In the records that follow, find the line with "setembro (332, 1288)"; from there, retype every line exactly through the line with "鲁ICP备17053097号 (114, 2536)", which also belongs to the answer.

[Stored dataset items]
* * * *

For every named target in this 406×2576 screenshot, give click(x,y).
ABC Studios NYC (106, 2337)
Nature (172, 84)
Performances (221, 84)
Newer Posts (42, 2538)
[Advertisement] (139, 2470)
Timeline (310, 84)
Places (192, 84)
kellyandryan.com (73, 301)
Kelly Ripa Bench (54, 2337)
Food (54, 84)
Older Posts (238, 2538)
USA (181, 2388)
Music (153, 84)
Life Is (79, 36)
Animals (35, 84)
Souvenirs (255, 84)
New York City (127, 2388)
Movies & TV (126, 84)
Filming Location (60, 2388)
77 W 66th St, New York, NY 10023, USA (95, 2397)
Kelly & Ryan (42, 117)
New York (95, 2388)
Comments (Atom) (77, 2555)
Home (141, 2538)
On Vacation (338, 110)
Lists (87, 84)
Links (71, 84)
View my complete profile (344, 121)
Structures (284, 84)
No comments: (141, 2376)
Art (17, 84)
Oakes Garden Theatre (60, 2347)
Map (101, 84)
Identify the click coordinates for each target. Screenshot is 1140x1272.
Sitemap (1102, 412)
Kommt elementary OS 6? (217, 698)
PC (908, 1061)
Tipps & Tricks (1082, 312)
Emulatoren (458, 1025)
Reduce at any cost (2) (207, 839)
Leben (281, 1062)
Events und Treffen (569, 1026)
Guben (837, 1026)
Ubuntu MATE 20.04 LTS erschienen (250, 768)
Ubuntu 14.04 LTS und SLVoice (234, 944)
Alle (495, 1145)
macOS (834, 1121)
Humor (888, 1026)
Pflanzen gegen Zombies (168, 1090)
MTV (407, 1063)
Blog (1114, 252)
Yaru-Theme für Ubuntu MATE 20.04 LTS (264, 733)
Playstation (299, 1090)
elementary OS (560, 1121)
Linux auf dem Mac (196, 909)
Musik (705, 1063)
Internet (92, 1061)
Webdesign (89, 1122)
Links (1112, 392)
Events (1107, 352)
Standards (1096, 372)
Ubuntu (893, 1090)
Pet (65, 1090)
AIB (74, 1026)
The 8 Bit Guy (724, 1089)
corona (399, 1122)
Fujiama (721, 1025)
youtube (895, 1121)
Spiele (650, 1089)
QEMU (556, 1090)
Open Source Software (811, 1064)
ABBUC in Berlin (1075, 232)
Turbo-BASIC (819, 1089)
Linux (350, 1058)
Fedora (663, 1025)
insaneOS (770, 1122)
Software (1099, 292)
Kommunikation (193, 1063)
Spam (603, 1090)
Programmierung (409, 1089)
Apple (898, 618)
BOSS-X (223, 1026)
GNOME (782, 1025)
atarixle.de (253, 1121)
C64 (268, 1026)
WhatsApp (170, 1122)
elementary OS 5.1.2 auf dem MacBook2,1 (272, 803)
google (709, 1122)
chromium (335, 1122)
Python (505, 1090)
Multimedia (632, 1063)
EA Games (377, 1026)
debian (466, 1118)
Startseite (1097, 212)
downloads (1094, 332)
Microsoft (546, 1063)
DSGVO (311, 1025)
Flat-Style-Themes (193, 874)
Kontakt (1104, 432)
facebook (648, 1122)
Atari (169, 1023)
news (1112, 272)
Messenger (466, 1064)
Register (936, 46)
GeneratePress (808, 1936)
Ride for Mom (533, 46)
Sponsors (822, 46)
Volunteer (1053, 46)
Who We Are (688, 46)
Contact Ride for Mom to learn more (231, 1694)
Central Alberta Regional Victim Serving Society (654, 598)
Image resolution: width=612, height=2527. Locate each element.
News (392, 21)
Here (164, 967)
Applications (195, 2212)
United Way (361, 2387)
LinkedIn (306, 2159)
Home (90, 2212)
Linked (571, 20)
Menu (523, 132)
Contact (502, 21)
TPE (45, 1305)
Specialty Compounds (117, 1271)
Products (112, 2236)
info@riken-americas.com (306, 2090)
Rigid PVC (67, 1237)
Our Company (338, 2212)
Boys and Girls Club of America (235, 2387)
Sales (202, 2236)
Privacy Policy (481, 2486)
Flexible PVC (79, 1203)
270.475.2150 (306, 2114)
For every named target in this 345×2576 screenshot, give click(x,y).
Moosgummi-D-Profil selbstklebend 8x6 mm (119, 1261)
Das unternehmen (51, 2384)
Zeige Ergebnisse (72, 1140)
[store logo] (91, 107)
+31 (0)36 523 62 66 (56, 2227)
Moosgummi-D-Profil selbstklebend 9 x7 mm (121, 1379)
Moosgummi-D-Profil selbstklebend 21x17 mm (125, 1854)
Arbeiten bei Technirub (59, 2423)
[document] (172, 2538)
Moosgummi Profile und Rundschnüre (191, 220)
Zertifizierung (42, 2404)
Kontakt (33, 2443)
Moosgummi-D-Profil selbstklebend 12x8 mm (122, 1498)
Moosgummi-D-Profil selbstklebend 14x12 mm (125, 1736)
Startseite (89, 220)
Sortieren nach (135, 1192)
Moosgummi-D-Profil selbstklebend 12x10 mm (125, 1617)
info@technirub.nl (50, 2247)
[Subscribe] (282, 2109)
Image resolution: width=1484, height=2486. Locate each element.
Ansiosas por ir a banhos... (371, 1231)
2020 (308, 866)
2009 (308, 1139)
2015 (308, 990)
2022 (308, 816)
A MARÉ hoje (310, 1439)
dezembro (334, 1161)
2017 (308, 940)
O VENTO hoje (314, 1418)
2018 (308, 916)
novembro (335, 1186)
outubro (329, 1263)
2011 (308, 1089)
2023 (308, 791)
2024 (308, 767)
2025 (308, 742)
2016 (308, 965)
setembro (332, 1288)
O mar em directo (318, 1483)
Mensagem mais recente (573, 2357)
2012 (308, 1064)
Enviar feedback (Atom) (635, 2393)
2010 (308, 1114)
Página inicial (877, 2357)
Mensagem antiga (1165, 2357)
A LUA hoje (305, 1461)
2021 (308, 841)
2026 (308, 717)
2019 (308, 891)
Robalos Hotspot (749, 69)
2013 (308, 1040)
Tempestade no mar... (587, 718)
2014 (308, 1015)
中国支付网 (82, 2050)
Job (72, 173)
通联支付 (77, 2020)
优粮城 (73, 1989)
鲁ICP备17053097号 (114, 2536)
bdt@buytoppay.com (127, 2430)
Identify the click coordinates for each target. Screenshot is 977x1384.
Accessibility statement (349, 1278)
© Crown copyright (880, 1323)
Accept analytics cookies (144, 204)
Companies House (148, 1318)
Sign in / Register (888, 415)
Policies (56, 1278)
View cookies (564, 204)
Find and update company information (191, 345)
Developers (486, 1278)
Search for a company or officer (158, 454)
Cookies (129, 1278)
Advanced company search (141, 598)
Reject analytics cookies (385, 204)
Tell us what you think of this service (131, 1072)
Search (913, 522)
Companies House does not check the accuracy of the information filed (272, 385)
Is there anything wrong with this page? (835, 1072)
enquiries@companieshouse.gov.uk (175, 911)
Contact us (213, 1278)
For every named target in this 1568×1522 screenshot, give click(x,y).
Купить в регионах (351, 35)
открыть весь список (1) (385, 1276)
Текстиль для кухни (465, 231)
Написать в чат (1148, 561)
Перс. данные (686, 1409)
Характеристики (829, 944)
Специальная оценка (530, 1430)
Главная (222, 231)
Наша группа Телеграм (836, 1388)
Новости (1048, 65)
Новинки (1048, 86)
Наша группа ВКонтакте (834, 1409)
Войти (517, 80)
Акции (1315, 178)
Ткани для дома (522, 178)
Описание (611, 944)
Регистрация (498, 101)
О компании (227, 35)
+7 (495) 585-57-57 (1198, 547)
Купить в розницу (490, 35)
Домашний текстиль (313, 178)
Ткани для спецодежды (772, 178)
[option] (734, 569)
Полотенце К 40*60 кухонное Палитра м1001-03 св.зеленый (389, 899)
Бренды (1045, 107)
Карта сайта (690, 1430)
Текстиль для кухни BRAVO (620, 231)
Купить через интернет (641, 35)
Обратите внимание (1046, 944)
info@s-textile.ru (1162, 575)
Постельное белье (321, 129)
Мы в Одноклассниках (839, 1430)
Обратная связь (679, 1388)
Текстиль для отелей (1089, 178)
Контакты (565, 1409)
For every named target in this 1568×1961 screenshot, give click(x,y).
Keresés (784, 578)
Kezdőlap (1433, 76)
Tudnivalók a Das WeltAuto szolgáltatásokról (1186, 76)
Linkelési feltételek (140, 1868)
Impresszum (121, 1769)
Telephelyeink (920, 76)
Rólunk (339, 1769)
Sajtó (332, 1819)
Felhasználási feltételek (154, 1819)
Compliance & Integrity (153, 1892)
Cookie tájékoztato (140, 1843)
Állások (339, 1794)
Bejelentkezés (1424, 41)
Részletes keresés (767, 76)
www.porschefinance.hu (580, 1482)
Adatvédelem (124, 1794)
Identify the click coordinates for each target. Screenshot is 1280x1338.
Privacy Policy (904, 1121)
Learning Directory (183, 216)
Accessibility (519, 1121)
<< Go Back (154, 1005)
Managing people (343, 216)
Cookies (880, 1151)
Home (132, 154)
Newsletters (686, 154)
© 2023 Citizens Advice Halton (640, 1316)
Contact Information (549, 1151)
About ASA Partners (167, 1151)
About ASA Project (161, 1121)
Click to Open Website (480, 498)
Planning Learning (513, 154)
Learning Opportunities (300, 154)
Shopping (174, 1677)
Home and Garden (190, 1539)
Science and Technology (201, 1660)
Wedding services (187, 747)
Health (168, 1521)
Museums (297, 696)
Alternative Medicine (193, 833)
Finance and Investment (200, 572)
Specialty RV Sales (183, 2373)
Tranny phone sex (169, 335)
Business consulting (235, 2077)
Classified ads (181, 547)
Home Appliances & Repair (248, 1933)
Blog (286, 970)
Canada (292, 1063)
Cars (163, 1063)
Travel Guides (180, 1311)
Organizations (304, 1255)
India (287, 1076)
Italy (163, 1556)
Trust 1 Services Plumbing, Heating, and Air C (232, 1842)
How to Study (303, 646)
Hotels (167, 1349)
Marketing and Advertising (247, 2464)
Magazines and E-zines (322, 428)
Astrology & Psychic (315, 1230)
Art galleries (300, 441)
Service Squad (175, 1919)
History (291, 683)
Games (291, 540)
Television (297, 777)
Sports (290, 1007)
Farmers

* * * *

## Task result
setembro (332, 1288)
O mar em directo (318, 1483)
Mensagem mais recente (573, 2357)
2012 (308, 1064)
Enviar feedback (Atom) (635, 2393)
2010 (308, 1114)
Página inicial (877, 2357)
Mensagem antiga (1165, 2357)
A LUA hoje (305, 1461)
2021 (308, 841)
2026 (308, 717)
2019 (308, 891)
Robalos Hotspot (749, 69)
2013 (308, 1040)
Tempestade no mar... (587, 718)
2014 (308, 1015)
中国支付网 (82, 2050)
Job (72, 173)
通联支付 (77, 2020)
优粮城 (73, 1989)
鲁ICP备17053097号 (114, 2536)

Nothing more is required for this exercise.